L’Iran et les États-Unis ont entamé ce vendredi à Mascate, capitale du sultanat d’Oman, une nouvelle phase de discussions autour du programme nucléaire iranien, dans un climat de fortes tensions marqué par des avertissements militaires américains et des lignes rouges clairement posées par Téhéran.
Ces négociations indirectes interviennent dans un contexte géopolitique particulièrement instable. Washington continue d’affirmer que le recours à la force reste une option si l’Iran poursuit l’enrichissement de l’uranium à des niveaux jugés incompatibles avec un usage civil, tandis que les autorités iraniennes rejettent toute négociation fondée sur la pression ou la menace.

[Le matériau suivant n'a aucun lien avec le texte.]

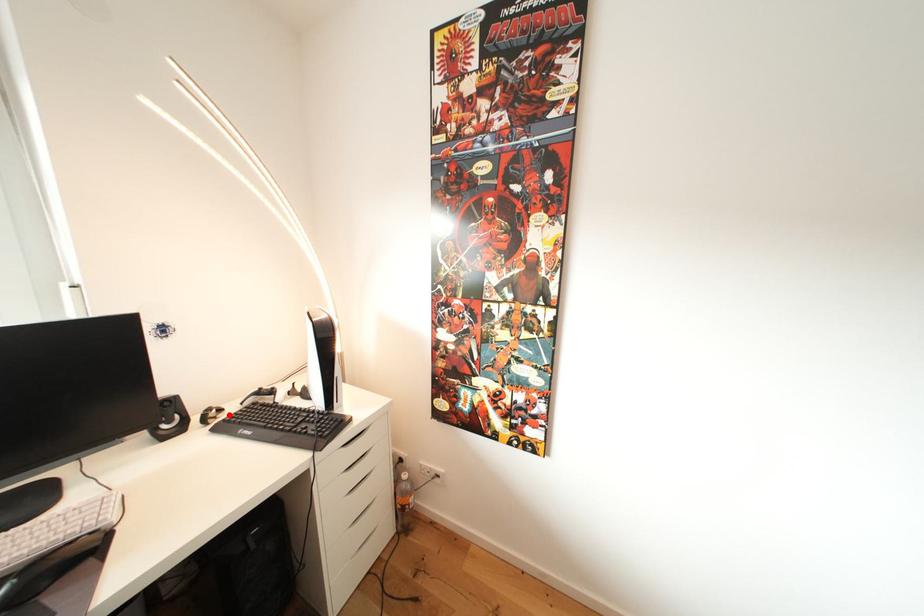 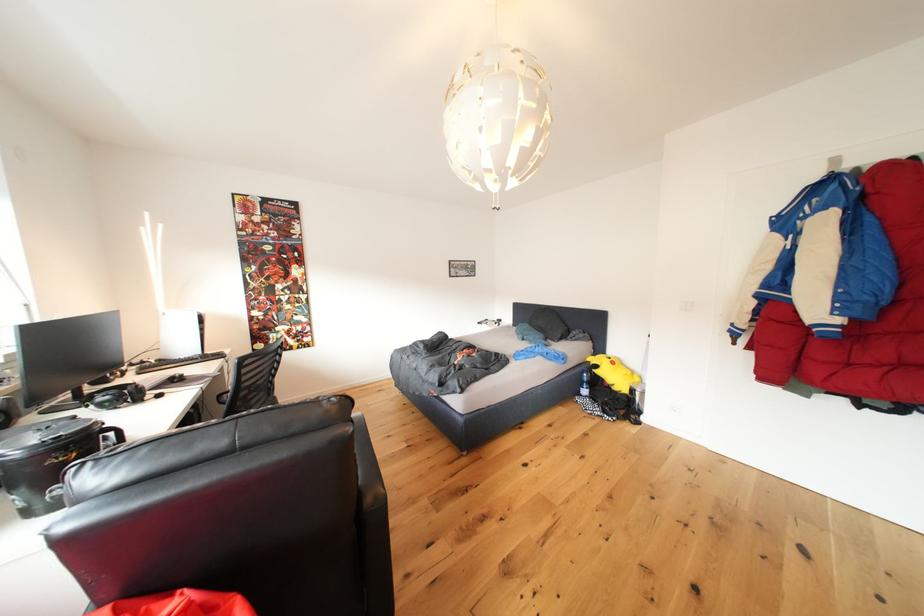 Question: I am providing you with two images of the same scene from different viewpoints. A red point is marked on the first image. Can you still see the location of the red point in image 2?

Choices:
 (A) Yes
 (B) No

Answer: (B) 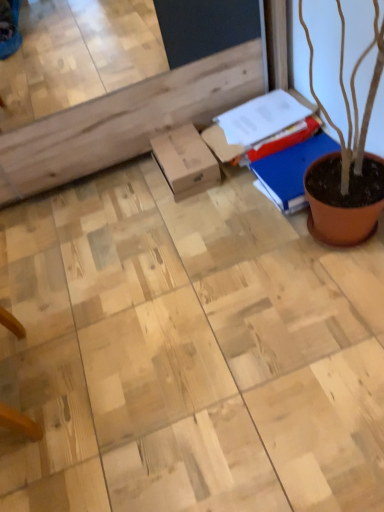 At what (x,y) coordinates should I click in order to perform the action: click on blue matte book at upper right. Please return your answer as a coordinate pair (x, y). Image resolution: width=384 pixels, height=512 pixels. Looking at the image, I should click on (289, 161).

This screenshot has height=512, width=384. What are the coordinates of `blue matte notebook at right` in the screenshot? It's located at (291, 170).

Where is `blue matte book at upper right`? The height and width of the screenshot is (512, 384). blue matte book at upper right is located at coordinates (289, 161).

Is cardboard box at center facing away from blue matte notebook at right?

That's not correct — cardboard box at center is not looking away from blue matte notebook at right.

Is point (179, 179) closer or farther from the camera than point (279, 170)?

Clearly, point (179, 179) is more distant from the camera than point (279, 170).

From the image's perspective, is cardboard box at center under blue matte notebook at right?

Incorrect, from the image's perspective, cardboard box at center is higher than blue matte notebook at right.

Considering the relative positions of cardboard box at center and blue matte notebook at right in the image provided, is cardboard box at center in front of blue matte notebook at right?

No, cardboard box at center is behind blue matte notebook at right.

Which of these two, blue matte book at upper right or cardboard box at center, is wider?

blue matte book at upper right is wider.

From the image's perspective, is blue matte book at upper right over cardboard box at center?

Yes, from the image's perspective, blue matte book at upper right is above cardboard box at center.

Is blue matte book at upper right positioned with its back to cardboard box at center?

No, blue matte book at upper right is not facing away from cardboard box at center.

Would you consider blue matte book at upper right to be distant from cardboard box at center?

That's not correct — blue matte book at upper right is a little close to cardboard box at center.

Looking at this image, from the image's perspective, relative to blue matte book at upper right, is blue matte notebook at right above or below?

Based on their image positions, blue matte notebook at right is located beneath blue matte book at upper right.

You are a GUI agent. You are given a task and a screenshot of the screen. Output one action in this format:
    pyautogui.click(x=<x>, y=<y>)
    Task: Click on the notebook that appears in front of the blue matte book at upper right
    The image size is (384, 512).
    Given the screenshot: What is the action you would take?
    pyautogui.click(x=291, y=170)

Is blue matte notebook at right at the right side of blue matte book at upper right?

Indeed, blue matte notebook at right is positioned on the right side of blue matte book at upper right.

Could you tell me if blue matte notebook at right is facing blue matte book at upper right?

No, blue matte notebook at right is not aimed at blue matte book at upper right.

From the image's perspective, relative to blue matte notebook at right, is blue matte book at upper right above or below?

blue matte book at upper right is situated higher than blue matte notebook at right in the image.

Which of these two, blue matte book at upper right or blue matte notebook at right, is bigger?

blue matte book at upper right is bigger.

Is blue matte book at upper right positioned with its back to blue matte notebook at right?

No, blue matte book at upper right's orientation is not away from blue matte notebook at right.

Looking at this image, what's the angular difference between blue matte book at upper right and blue matte notebook at right's facing directions?

0.00027 degrees separate the facing orientations of blue matte book at upper right and blue matte notebook at right.

Which object is further away from the camera taking this photo, blue matte notebook at right or cardboard box at center?

cardboard box at center is more distant.

In the image, there is a cardboard box at center. Where is `notebook below it (from the image's perspective)`? The image size is (384, 512). notebook below it (from the image's perspective) is located at coordinates (291, 170).

Does point (288, 157) appear closer or farther from the camera than point (160, 154)?

Point (288, 157).

Based on the photo, is blue matte notebook at right bigger or smaller than cardboard box at center?

In the image, blue matte notebook at right appears to be larger than cardboard box at center.

Looking at this image, can you confirm if cardboard box at center is thinner than blue matte book at upper right?

Indeed, cardboard box at center has a lesser width compared to blue matte book at upper right.

From the image's perspective, relative to blue matte book at upper right, is cardboard box at center above or below?

Based on their image positions, cardboard box at center is located beneath blue matte book at upper right.

Between cardboard box at center and blue matte book at upper right, which one is positioned behind?

cardboard box at center.

Image resolution: width=384 pixels, height=512 pixels. Identify the location of notebook that appears on the right of cardboard box at center. 291,170.

Find the location of `cardboard box located underneath the blue matte book at upper right (from a real-world perspective)`. cardboard box located underneath the blue matte book at upper right (from a real-world perspective) is located at coordinates (185, 161).

In the scene shown: From the image, which object appears to be nearer to blue matte book at upper right, blue matte notebook at right or cardboard box at center?

Based on the image, blue matte notebook at right appears to be nearer to blue matte book at upper right.

Looking at the image, which one is located further to blue matte notebook at right, blue matte book at upper right or cardboard box at center?

Among the two, cardboard box at center is located further to blue matte notebook at right.

Estimate the real-world distances between objects in this image. Which object is closer to blue matte book at upper right, cardboard box at center or blue matte notebook at right?

The object closer to blue matte book at upper right is blue matte notebook at right.

From the image, which object appears to be nearer to cardboard box at center, blue matte notebook at right or blue matte book at upper right?

blue matte book at upper right.

From the image, which object appears to be nearer to cardboard box at center, blue matte book at upper right or blue matte notebook at right?

blue matte book at upper right.

Consider the image. Considering their positions, is cardboard box at center positioned further to blue matte notebook at right than blue matte book at upper right?

cardboard box at center lies further to blue matte notebook at right than the other object.

This screenshot has width=384, height=512. What are the coordinates of `book located between cardboard box at center and blue matte notebook at right in the left-right direction` in the screenshot? It's located at (289, 161). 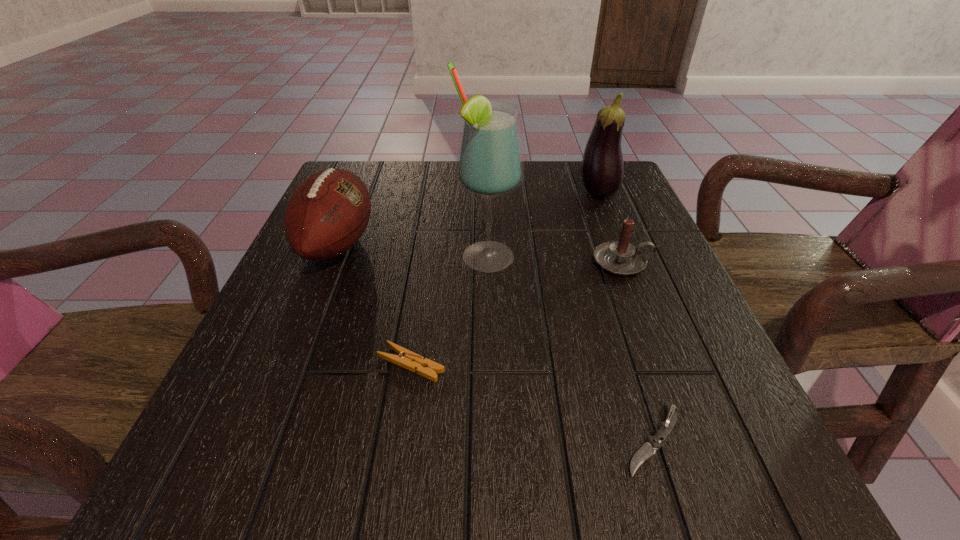 Where is `free space between the farthest object and the tallest object`? Image resolution: width=960 pixels, height=540 pixels. free space between the farthest object and the tallest object is located at coordinates (542, 226).

Find the location of `free space between the fifth object from right to left and the tallest object`. free space between the fifth object from right to left and the tallest object is located at coordinates (449, 311).

What are the coordinates of `free space between the third tallest object and the tallest object` in the screenshot? It's located at (412, 251).

The height and width of the screenshot is (540, 960). I want to click on unoccupied position between the leftmost object and the eggplant, so click(x=468, y=219).

At what (x,y) coordinates should I click in order to perform the action: click on unoccupied position between the nearest object and the candle. Please return your answer as a coordinate pair (x, y). Looking at the image, I should click on (637, 350).

I want to click on free point between the alcohol and the candle, so click(555, 260).

Locate an element on the screen. vacant region between the third object from left to right and the leftmost object is located at coordinates (412, 251).

Where is `free space that is in between the shortest object and the eggplant`? This screenshot has width=960, height=540. free space that is in between the shortest object and the eggplant is located at coordinates (626, 316).

Find the location of a particular element. vacant area that lies between the third tallest object and the tallest object is located at coordinates (412, 251).

At what (x,y) coordinates should I click in order to perform the action: click on the third closest object relative to the third shortest object. Please return your answer as a coordinate pair (x, y). Image resolution: width=960 pixels, height=540 pixels. Looking at the image, I should click on (648, 449). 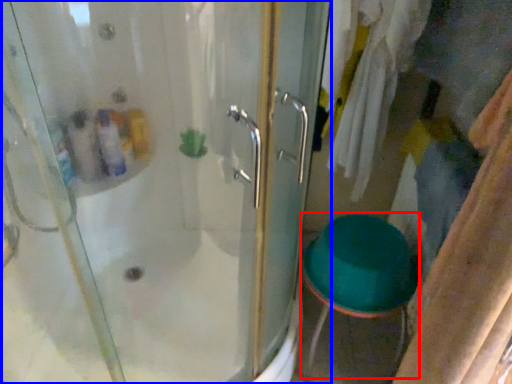 Question: Which of the following is the farthest to the observer, step stool (highlighted by a red box) or door (highlighted by a blue box)?

Choices:
 (A) step stool
 (B) door

Answer: (A) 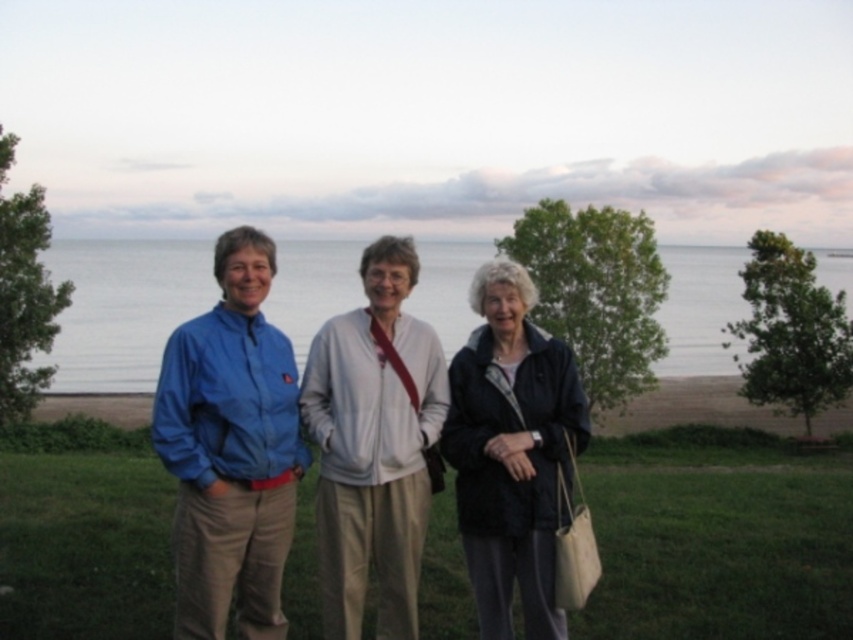 In the image, there are three people standing on a grassy area near a body of water. The blue fabric jacket at center is represented by point (299, 445). Which person is wearing the blue fabric jacket at center?

The blue fabric jacket at center is worn by the person at the point (299, 445).

You are a photographer setting up a tripod to capture the three people in the scene. You need to ensure that both the blue fabric jacket at center and the blue fabric jacket at left are fully visible in the frame. Based on their sizes, which jacket might require you to adjust the camera angle to accommodate its width?

The blue fabric jacket at center might be wider than the blue fabric jacket at left, so you might need to adjust the camera angle to ensure it fits within the frame. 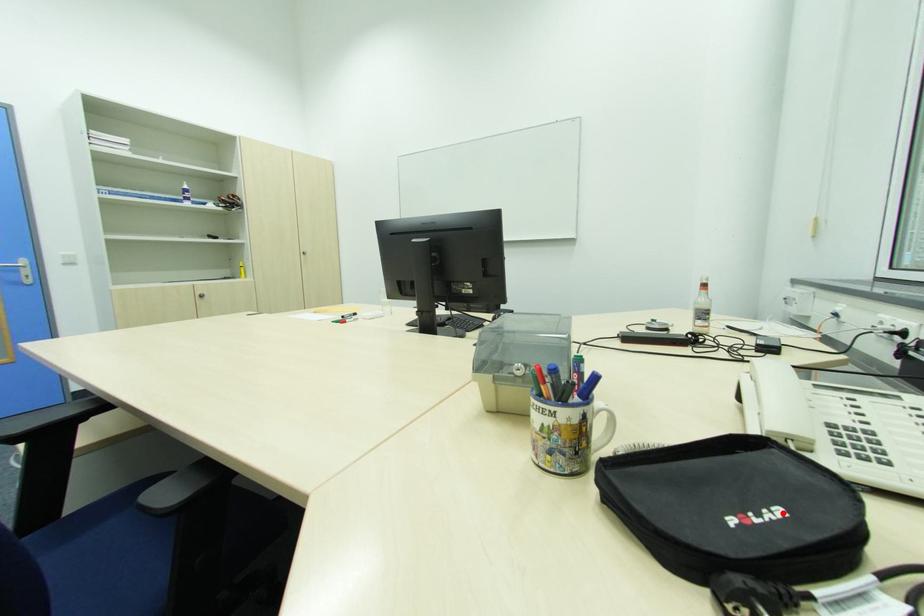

Oman joue une nouvelle fois le rôle de médiateur discret, facilitant les échanges entre deux pays qui n’entretiennent plus de relations diplomatiques depuis plus de quatre décennies. Les pourparlers se déroulent à huis clos, sans communication officielle détaillée, signe de la sensibilité extrême du dossier.
À la veille des discussions, Téhéran a prévenu qu’il n’accepterait pas de « demandes excessives » de la part des États-Unis, tout en affirmant aborder le processus « de bonne foi ». La levée des sanctions économiques reste au cœur des revendications iraniennes, alors que celles-ci continuent de peser lourdement sur l’économie du pays.
Du côté américain, la prudence domine. Si l’administration soutient la reprise du dialogue, elle insiste sur la nécessité de résultats concrets et rapides. Dans le même temps, les autorités américaines ont conseillé à leurs ressortissants de quitter l’Iran ou de se mettre à l’abri, une mesure rarement prise sans raison sécuritaire sérieuse et qui témoigne de la nervosité ambiante.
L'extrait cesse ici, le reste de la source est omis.